La genialidad de Marcelo Góngora concentrada en una exposición

Numerosas personas asistieron a la inauguración de la exposición./ROMÁN
Numerosas personas asistieron a la inauguración de la exposición. / ROMÁN

La muestra antológica 'Ausencia de presencias' se encuentra en la sala Pintor Elbo del centro cultural del Hospital de Santiago hasta el 3 de noviembre

Alberto Román
ALBERTO ROMÁNÚbeda

Marcelo Góngora Ramos dejó huella en su ciudad, en lo artístico y en lo humano, y eso se notó en la inauguración de una completa y cuidada exposición que hace un recorrido por su extensa producción, la conocida y la desconocida. En una ocasión tan especial y esperada, numerosas personas quisieron acompañar a la familia para demostrar que el legado del artista, uno de los más completos que ha dado Úbeda, sigue más vivo y vigente que nunca.

'Ausencias de presencias' es el título de esta muestra que ocupa la sala de exposiciones Pintor Elbo del centro cultural del Hospital de Santiago hasta el 3 de noviembre. Y ha culminado un proyecto inacabado de Góngora, en el que estaba inmerso cuando murió en febrero de 2014, consistente en montar una gran exposición que habría de resumir toda su trayectoria artística, a celebrar en la ciudad que fue su mundo por decisión propia, un lugar para la creación de su particular estilo de expresión tan único y personal. Para este proyecto dejó un gran volumen de lienzos y esculturas, que es por fin expuesto en la ciudad que le vio nacer, tal y como era su deseo.

De esta forma, en la gran sala del monumental edificio se puede pasear entre más de 70 obras del recordado artista, tanto pinturas como esculturas, que permiten seguir su evolución. Conviven así parte de las últimas pinturas del ubetense con otras de su primera etapa, algunas privadas y desconocidas. Destaca, por ejemplo, el primer cuadro documentado que se conserva de Marcelo Góngora, firmado en 1952, año de su ingreso en la Escuela de Artes y Oficios de Úbeda, cuando con sólo 12 años retrató a su propio abuelo. Y en el extremo temporal contrario se incluyen dos obras inacabadas en las que trabajaba en el momento de su fallecimiento y que nunca antes habían sido expuestas.

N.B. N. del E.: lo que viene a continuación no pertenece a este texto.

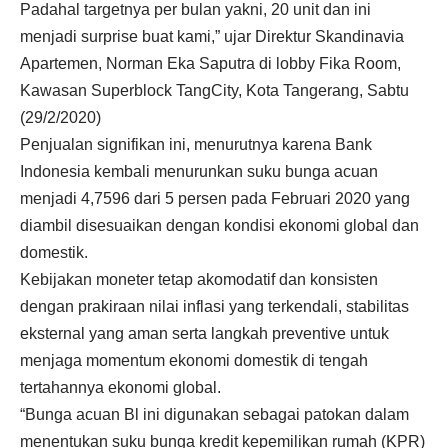
Padahal targetnya per bulan yakni, 20 unit dan ini
menjadi surprise buat kami,” ujar Direktur Skandinavia
Apartemen, Norman Eka Saputra di lobby Fika Room,
Kawasan Superblock TangCity, Kota Tangerang, Sabtu
(29/2/2020)
Penjualan signifikan ini, menurutnya karena Bank
Indonesia kembali menurunkan suku bunga acuan
menjadi 4,7596 dari 5 persen pada Februari 2020 yang
diambil disesuaikan dengan kondisi ekonomi global dan
domestik.
Kebijakan moneter tetap akomodatif dan konsisten
dengan prakiraan nilai inflasi yang terkendali, stabilitas
eksternal yang aman serta langkah preventive untuk
menjaga momentum ekonomi domestik di tengah
tertahannya ekonomi global.
“Bunga acuan Bl ini digunakan sebagai patokan dalam
menentukan suku bunga kredit kepemilikan rumah (KPR)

Respecto a las esculturas, destacan por su realismo y muestran a un artista completo, minucioso, costumbrista, que aprendió de grandes maestros como Francisco Palma Burgos. Pero quizá la parte más sorprendente, por desconocida, es la que se dedica a la fotografía, arte en el que Góngora demostró una gran sensibilidad y buen gusto aunque sólo unos pocos lo conocían, pues no era habitual que mostrara sus instantáneas en público. A través de ellas se asoman personas y personajes en ambientes de otro tiempo.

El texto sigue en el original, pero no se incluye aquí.